- **WHAT IS EXPECTED**: Your answer should be a single number: the count of lines in the listing that contain "Boundaries".

- **PROVIDED RECORDS**:
────────────────────

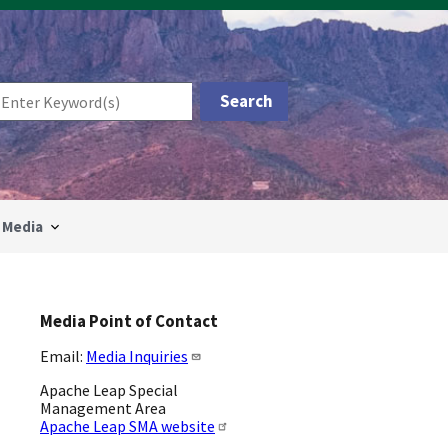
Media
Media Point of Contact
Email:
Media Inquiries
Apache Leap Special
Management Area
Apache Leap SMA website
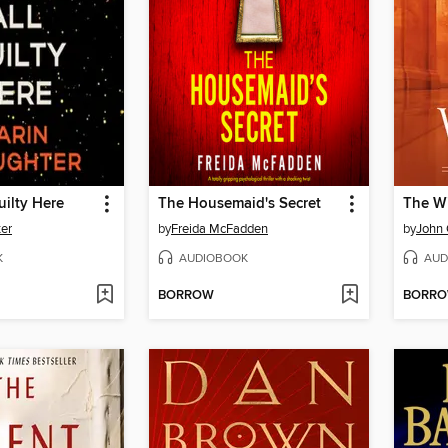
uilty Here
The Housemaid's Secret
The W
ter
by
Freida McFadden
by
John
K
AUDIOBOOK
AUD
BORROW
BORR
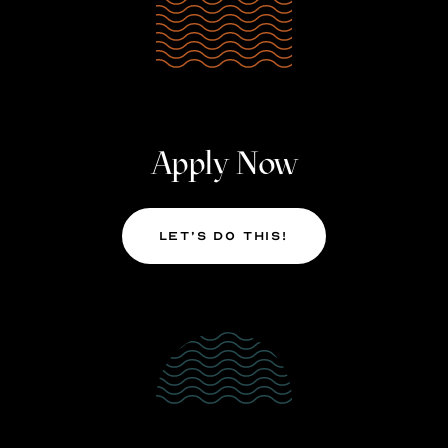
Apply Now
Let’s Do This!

────────────────────

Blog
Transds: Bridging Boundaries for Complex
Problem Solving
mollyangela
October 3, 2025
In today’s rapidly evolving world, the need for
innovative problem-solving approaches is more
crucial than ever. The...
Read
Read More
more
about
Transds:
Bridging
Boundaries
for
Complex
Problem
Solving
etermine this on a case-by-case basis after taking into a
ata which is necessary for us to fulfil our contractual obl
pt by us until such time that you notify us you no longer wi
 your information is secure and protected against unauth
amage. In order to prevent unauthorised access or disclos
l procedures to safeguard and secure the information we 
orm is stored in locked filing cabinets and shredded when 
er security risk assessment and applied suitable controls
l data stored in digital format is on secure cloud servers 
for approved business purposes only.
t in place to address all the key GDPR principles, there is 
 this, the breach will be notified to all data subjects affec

────────────────────

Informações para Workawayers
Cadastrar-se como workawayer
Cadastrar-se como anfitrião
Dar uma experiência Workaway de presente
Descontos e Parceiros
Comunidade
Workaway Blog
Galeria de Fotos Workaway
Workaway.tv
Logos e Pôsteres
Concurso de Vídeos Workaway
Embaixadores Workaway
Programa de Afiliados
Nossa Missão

────────────────────

- **YOUR RESPONSE**: 2